● Exercise brief: Pictures in the data should be dropped; transcribe exactly the lines from the one that has "nécessaires" through the one that has "manoletinas".

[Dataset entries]
=== Begin Enclosure ===

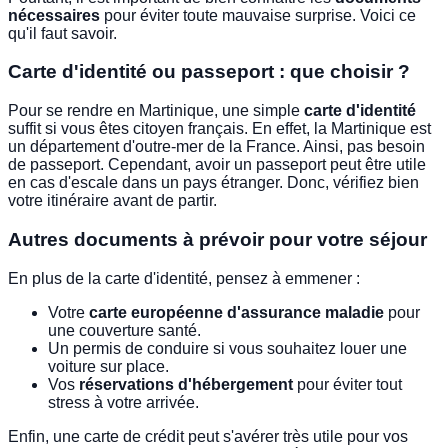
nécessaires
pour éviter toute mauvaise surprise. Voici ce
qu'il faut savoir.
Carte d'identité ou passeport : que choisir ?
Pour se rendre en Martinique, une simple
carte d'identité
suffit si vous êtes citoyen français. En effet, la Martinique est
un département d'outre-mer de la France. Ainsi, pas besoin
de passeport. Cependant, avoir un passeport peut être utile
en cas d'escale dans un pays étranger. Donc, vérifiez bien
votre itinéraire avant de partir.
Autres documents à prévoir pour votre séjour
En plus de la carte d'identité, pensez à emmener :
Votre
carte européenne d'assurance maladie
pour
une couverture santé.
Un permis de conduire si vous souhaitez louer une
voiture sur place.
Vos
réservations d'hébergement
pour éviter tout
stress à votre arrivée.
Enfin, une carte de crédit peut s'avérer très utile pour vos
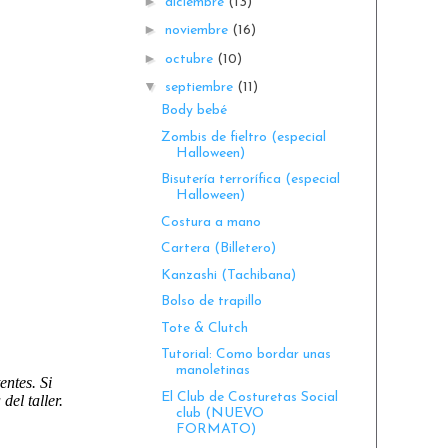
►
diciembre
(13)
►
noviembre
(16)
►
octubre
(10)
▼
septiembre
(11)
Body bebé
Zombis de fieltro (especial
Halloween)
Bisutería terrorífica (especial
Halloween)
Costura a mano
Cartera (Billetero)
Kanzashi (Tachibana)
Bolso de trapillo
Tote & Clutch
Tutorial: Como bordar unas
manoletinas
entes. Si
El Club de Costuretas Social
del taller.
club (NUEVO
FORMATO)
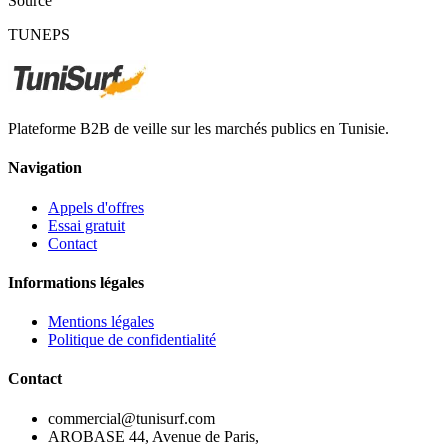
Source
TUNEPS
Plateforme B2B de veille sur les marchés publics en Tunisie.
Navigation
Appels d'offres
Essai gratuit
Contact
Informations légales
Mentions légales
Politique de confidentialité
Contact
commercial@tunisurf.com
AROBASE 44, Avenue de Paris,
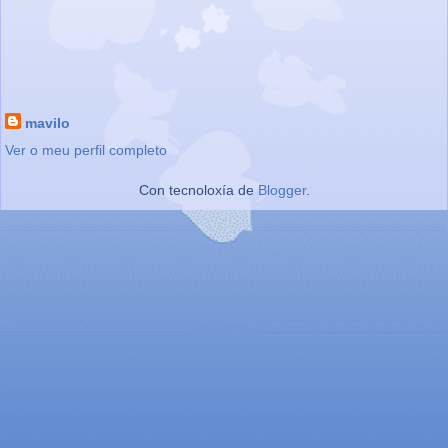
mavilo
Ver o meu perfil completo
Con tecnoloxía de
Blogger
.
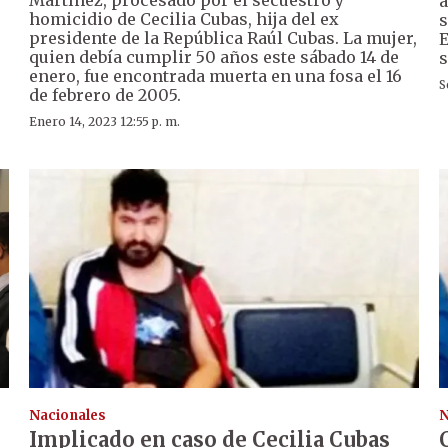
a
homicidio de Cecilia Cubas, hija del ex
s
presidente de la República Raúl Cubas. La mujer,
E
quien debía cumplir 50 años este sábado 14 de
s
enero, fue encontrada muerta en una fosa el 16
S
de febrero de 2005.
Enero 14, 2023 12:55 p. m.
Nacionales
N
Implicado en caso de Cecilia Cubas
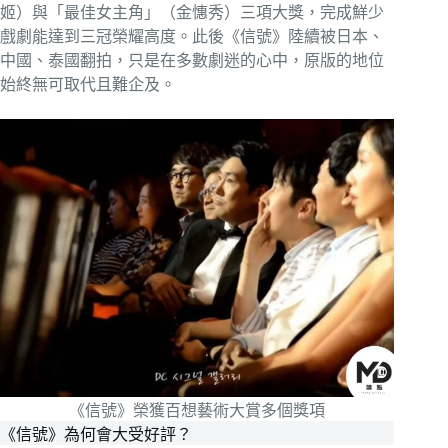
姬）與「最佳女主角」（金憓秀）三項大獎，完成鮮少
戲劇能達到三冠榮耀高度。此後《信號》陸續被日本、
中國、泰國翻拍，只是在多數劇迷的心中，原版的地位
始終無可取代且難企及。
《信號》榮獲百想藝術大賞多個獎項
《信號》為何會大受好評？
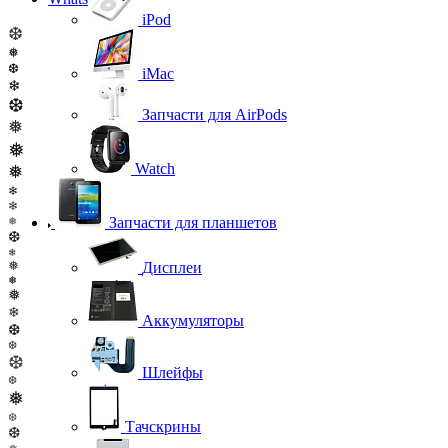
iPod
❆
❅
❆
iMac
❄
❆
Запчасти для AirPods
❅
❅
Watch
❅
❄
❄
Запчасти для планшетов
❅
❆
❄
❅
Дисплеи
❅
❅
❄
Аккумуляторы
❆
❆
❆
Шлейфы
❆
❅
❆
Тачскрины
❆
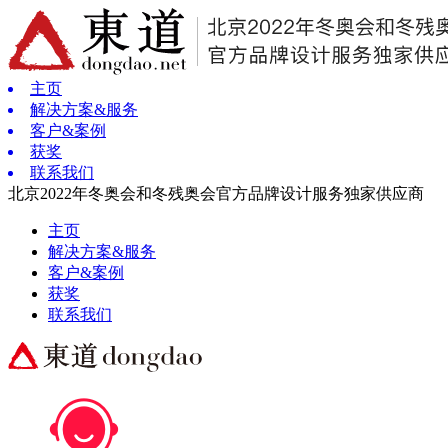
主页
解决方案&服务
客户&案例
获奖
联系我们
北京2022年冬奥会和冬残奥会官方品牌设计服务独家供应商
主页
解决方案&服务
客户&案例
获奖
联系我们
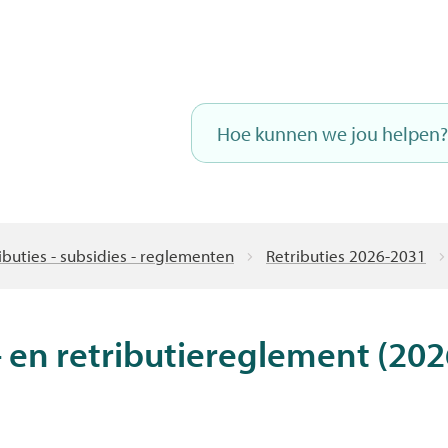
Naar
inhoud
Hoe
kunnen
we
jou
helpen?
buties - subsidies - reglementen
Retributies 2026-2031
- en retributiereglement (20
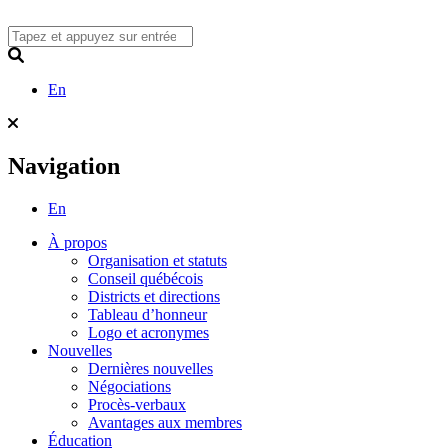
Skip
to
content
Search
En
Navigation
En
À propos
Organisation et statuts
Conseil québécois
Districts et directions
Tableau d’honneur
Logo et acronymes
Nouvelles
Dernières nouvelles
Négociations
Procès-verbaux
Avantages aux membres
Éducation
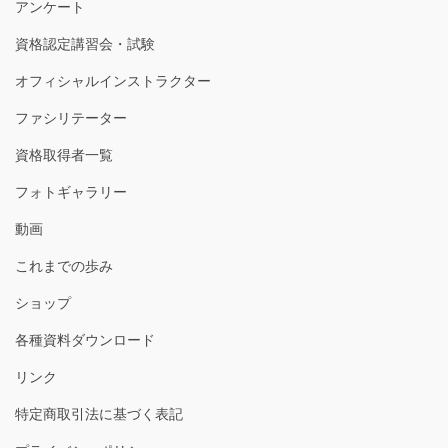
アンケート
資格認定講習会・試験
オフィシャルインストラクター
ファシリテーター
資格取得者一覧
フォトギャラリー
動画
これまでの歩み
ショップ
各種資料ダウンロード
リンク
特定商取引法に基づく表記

=== End Enclosure ===
=== Begin Enclosure ===

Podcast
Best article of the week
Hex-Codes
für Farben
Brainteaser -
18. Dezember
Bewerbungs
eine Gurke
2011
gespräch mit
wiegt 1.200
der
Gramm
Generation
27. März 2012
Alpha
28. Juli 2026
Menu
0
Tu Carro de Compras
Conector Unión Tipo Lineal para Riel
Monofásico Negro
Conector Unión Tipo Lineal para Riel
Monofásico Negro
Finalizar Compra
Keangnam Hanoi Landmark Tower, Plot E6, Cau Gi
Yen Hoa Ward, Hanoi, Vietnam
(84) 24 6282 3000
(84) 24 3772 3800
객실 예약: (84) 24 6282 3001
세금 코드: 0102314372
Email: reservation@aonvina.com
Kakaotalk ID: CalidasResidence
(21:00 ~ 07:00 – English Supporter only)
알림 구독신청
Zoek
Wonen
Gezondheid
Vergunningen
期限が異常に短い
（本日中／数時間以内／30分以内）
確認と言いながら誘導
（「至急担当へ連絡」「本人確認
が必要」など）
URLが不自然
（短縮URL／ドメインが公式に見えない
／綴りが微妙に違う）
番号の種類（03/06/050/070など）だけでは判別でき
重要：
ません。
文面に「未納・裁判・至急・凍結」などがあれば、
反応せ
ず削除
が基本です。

=== End Enclosure ===
=== Begin Enclosure ===

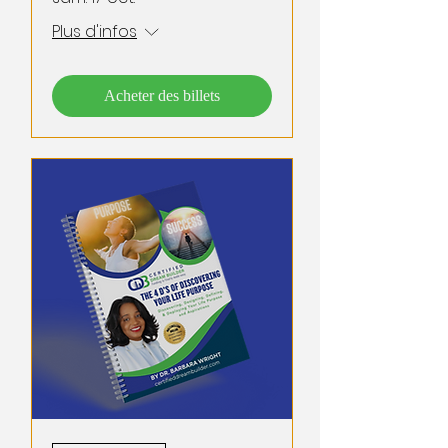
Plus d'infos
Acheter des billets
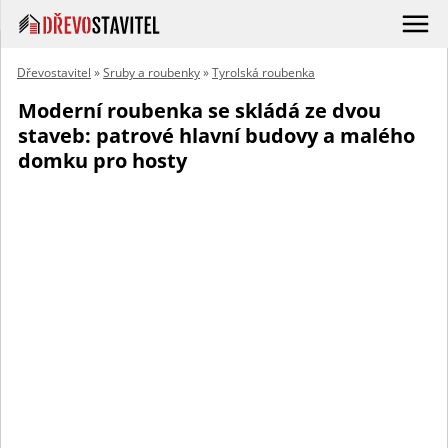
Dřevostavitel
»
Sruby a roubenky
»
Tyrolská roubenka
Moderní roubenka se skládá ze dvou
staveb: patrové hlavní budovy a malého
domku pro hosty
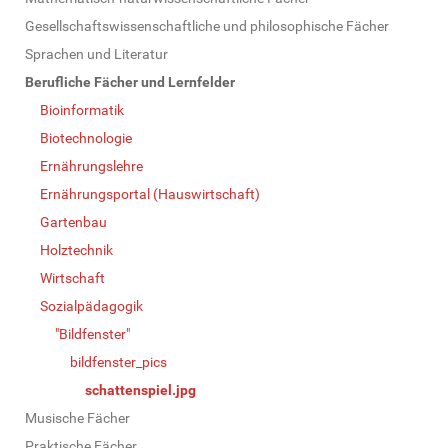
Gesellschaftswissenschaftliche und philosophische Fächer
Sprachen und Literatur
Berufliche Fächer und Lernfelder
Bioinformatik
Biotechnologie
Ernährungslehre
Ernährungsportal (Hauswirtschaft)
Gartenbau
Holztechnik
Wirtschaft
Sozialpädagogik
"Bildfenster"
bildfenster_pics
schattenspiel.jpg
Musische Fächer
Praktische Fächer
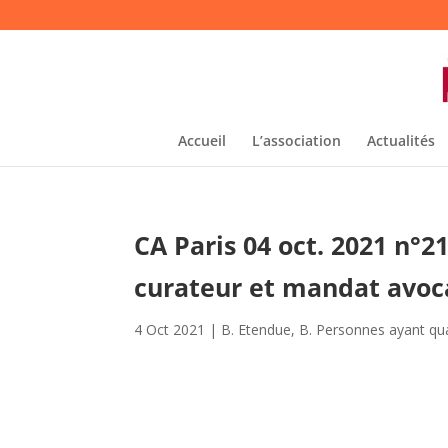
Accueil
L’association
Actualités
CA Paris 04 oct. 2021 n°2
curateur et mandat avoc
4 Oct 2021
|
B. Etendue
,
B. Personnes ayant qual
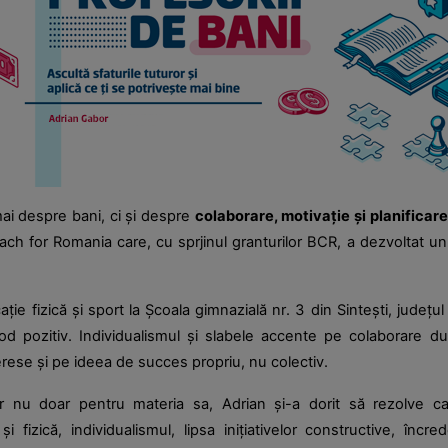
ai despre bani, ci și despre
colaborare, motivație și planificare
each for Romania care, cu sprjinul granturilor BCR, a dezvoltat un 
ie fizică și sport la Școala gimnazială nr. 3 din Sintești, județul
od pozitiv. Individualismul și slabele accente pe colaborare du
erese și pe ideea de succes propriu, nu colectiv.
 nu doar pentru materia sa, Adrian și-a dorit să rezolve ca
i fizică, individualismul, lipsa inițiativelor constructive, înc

=== End Enclosure ===

● Solution to the exercise:
nécessaires
pour éviter toute mauvaise surprise. Voici ce
qu'il faut savoir.
Carte d'identité ou passeport : que choisir ?
Pour se rendre en Martinique, une simple
carte d'identité
suffit si vous êtes citoyen français. En effet, la Martinique est
un département d'outre-mer de la France. Ainsi, pas besoin
de passeport. Cependant, avoir un passeport peut être utile
en cas d'escale dans un pays étranger. Donc, vérifiez bien
votre itinéraire avant de partir.
Autres documents à prévoir pour votre séjour
En plus de la carte d'identité, pensez à emmener :
Votre
carte européenne d'assurance maladie
pour
une couverture santé.
Un permis de conduire si vous souhaitez louer une
voiture sur place.
Vos
réservations d'hébergement
pour éviter tout
stress à votre arrivée.
Enfin, une carte de crédit peut s'avérer très utile pour vos
►
diciembre
(13)
►
noviembre
(16)
►
octubre
(10)
▼
septiembre
(11)
Body bebé
Zombis de fieltro (especial
Halloween)
Bisutería terrorífica (especial
Halloween)
Costura a mano
Cartera (Billetero)
Kanzashi (Tachibana)
Bolso de trapillo
Tote & Clutch
Tutorial: Como bordar unas
manoletinas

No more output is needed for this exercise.